Parental understanding and preferences for receiving genome scale data will be assessed. Ethical issues related to the appropriate use and reporting of whole exome data including possible incidental findings in a pediatric setting will be addressed. Baylor College of Medicine is ideally suited to conduct this study with the longstanding clinical oncology and cancer genetics practices, extensive expertise in genomics through the Human Genome Sequencing Center, the largest academic CLIA-certified molecular diagnostic laboratory in the United States and a track record of scholarship in ethical and social implications of genomics in the Center for Medical Ethics and Health Policy and physician-patient/parent communication in the Division of Health Outcome Services.
To read about current outcomes and measures, as well as present results, see the publication Diagnostic Yield of Clinical Tumor and Germline Whole-Exome Sequencing for Children With Solid Tumor (PubMed).
Learn more about the NHGRI Clinical Sequencing Exploratory Research (CSER)
Texas Children’s Cancer Center is part of a Dream Team of childhood cancer researchers that will focus on melding the fields of genomics and immunotherapy to advance treatment for pediatric cancer.

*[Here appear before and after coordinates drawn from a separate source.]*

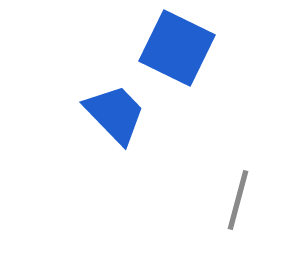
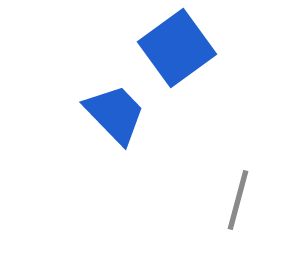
blue square: rotated 28 degrees clockwise
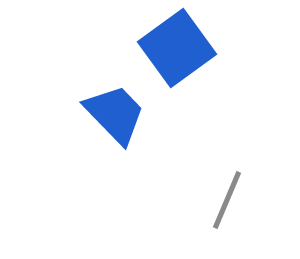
gray line: moved 11 px left; rotated 8 degrees clockwise
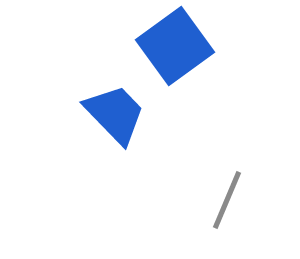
blue square: moved 2 px left, 2 px up
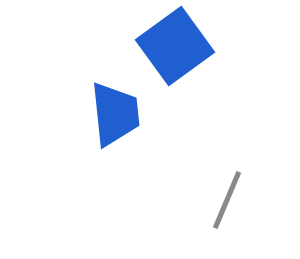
blue trapezoid: rotated 38 degrees clockwise
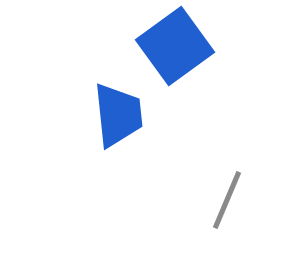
blue trapezoid: moved 3 px right, 1 px down
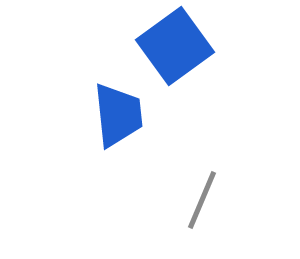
gray line: moved 25 px left
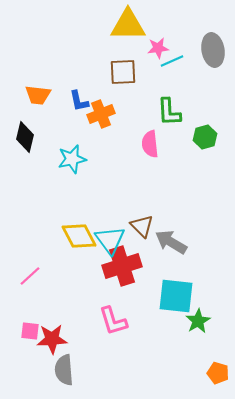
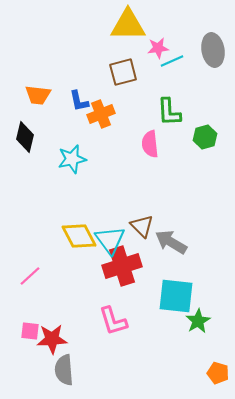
brown square: rotated 12 degrees counterclockwise
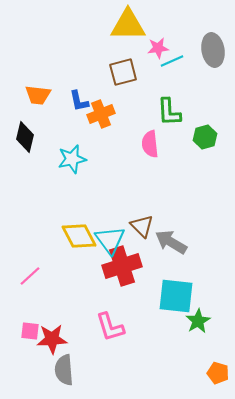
pink L-shape: moved 3 px left, 6 px down
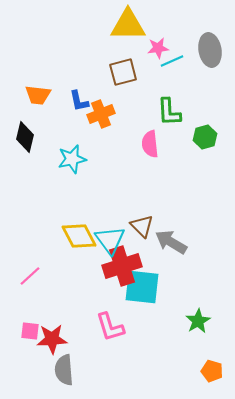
gray ellipse: moved 3 px left
cyan square: moved 34 px left, 9 px up
orange pentagon: moved 6 px left, 2 px up
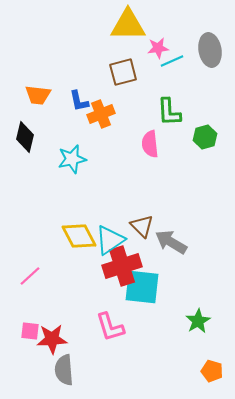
cyan triangle: rotated 32 degrees clockwise
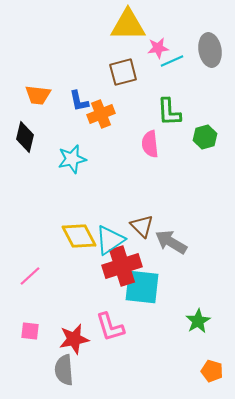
red star: moved 22 px right; rotated 8 degrees counterclockwise
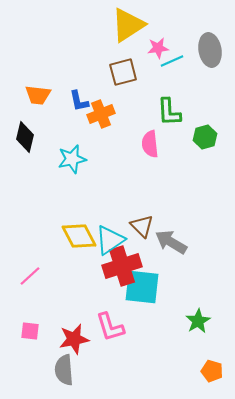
yellow triangle: rotated 33 degrees counterclockwise
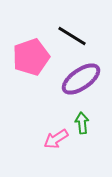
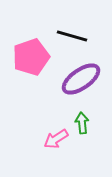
black line: rotated 16 degrees counterclockwise
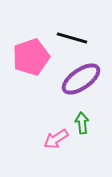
black line: moved 2 px down
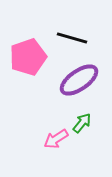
pink pentagon: moved 3 px left
purple ellipse: moved 2 px left, 1 px down
green arrow: rotated 45 degrees clockwise
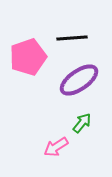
black line: rotated 20 degrees counterclockwise
pink arrow: moved 8 px down
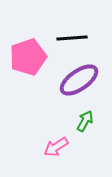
green arrow: moved 3 px right, 2 px up; rotated 10 degrees counterclockwise
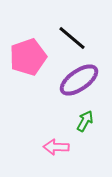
black line: rotated 44 degrees clockwise
pink arrow: rotated 35 degrees clockwise
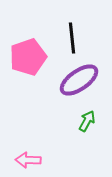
black line: rotated 44 degrees clockwise
green arrow: moved 2 px right
pink arrow: moved 28 px left, 13 px down
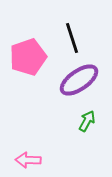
black line: rotated 12 degrees counterclockwise
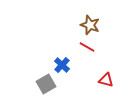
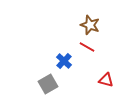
blue cross: moved 2 px right, 4 px up
gray square: moved 2 px right
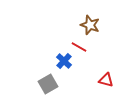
red line: moved 8 px left
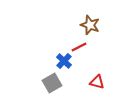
red line: rotated 56 degrees counterclockwise
red triangle: moved 9 px left, 2 px down
gray square: moved 4 px right, 1 px up
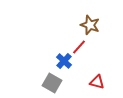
red line: rotated 21 degrees counterclockwise
gray square: rotated 30 degrees counterclockwise
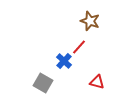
brown star: moved 4 px up
gray square: moved 9 px left
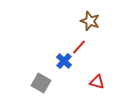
gray square: moved 2 px left
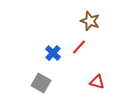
blue cross: moved 11 px left, 8 px up
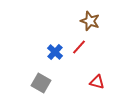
blue cross: moved 2 px right, 1 px up
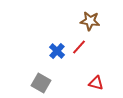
brown star: rotated 12 degrees counterclockwise
blue cross: moved 2 px right, 1 px up
red triangle: moved 1 px left, 1 px down
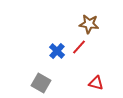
brown star: moved 1 px left, 3 px down
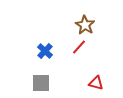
brown star: moved 4 px left, 1 px down; rotated 24 degrees clockwise
blue cross: moved 12 px left
gray square: rotated 30 degrees counterclockwise
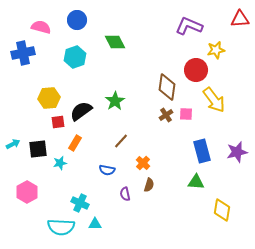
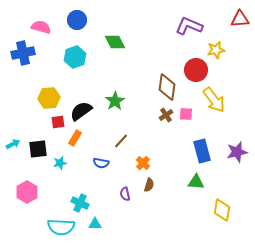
orange rectangle: moved 5 px up
blue semicircle: moved 6 px left, 7 px up
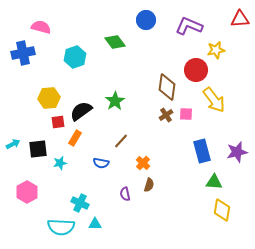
blue circle: moved 69 px right
green diamond: rotated 10 degrees counterclockwise
green triangle: moved 18 px right
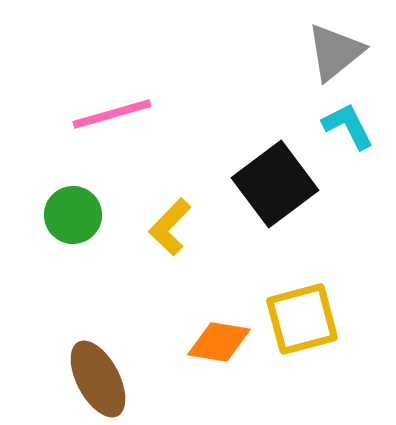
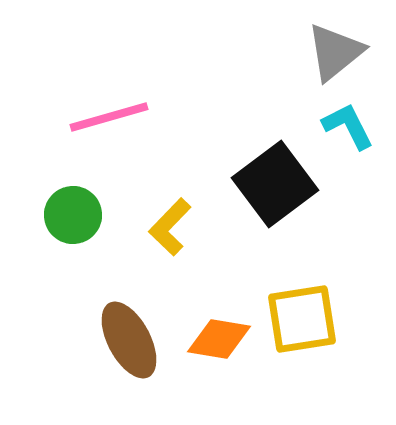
pink line: moved 3 px left, 3 px down
yellow square: rotated 6 degrees clockwise
orange diamond: moved 3 px up
brown ellipse: moved 31 px right, 39 px up
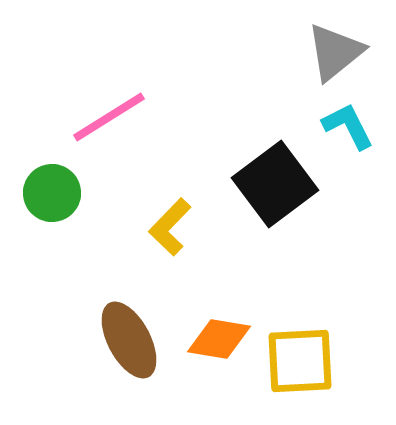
pink line: rotated 16 degrees counterclockwise
green circle: moved 21 px left, 22 px up
yellow square: moved 2 px left, 42 px down; rotated 6 degrees clockwise
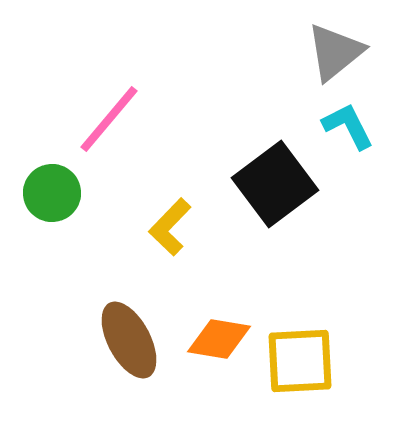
pink line: moved 2 px down; rotated 18 degrees counterclockwise
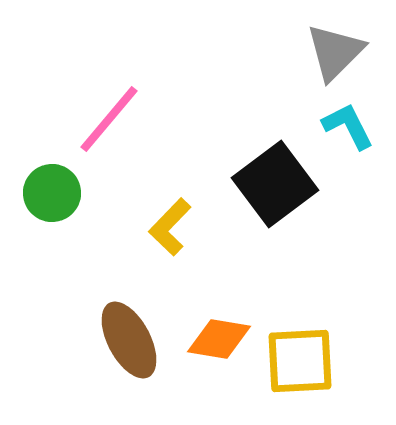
gray triangle: rotated 6 degrees counterclockwise
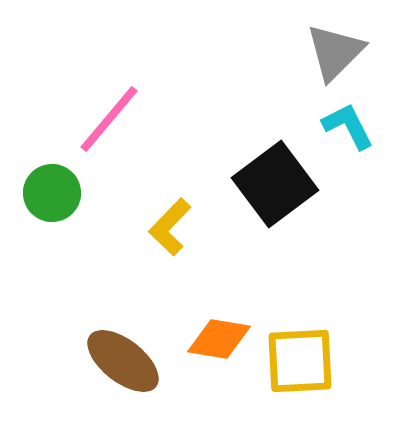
brown ellipse: moved 6 px left, 21 px down; rotated 24 degrees counterclockwise
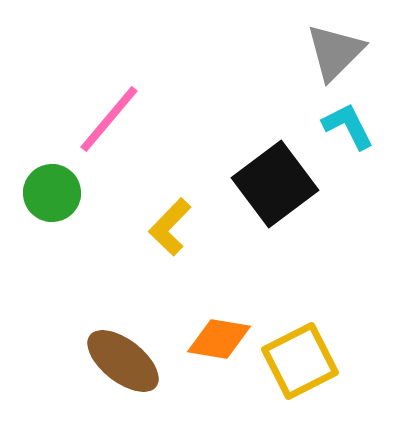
yellow square: rotated 24 degrees counterclockwise
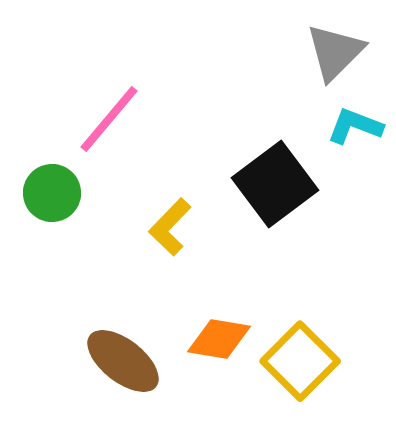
cyan L-shape: moved 7 px right; rotated 42 degrees counterclockwise
yellow square: rotated 18 degrees counterclockwise
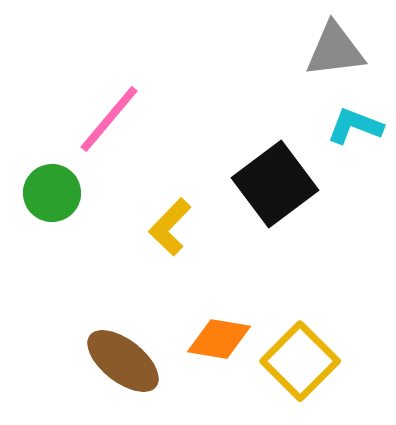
gray triangle: moved 2 px up; rotated 38 degrees clockwise
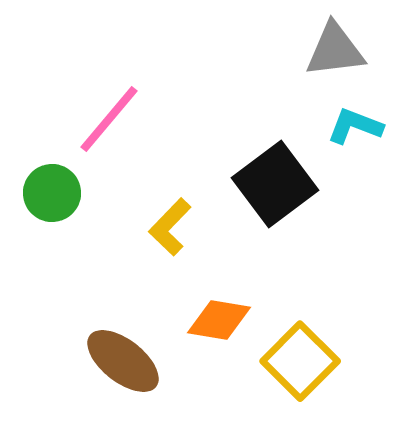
orange diamond: moved 19 px up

The SU2C-St. Baldrick’s Pediatric Dream Team Translational Cancer Research Project will provide a total of $14.5 million over four years, including $3.3 million to BCM.
The Dream Team will work collaboratively to perform new analyses on childhood cancer genomes as well as normal childhood tissues to determine which molecules are on the surface of cancer cells but not normal cells. They will then create new immunotherapeutic drugs and approaches based on these discoveries.
The team will also develop a clinical trials consortium to test the new immunotherapeutic in children.
Parsons will head the genomics arm of the project and Dr. Nabil Ahmed will lead the immunotherapy side at the Center for Cell and Gene Therapy. Other dream team members include Drs. Malcolm Brenner, Ching Lau, Christopher Man, Xiao-Nan Li, David Wheeler, Dolores López-Terrada, Ricardo Flores, Angshumoy Roy, Matthew Baker, and Meenakshi Hegde.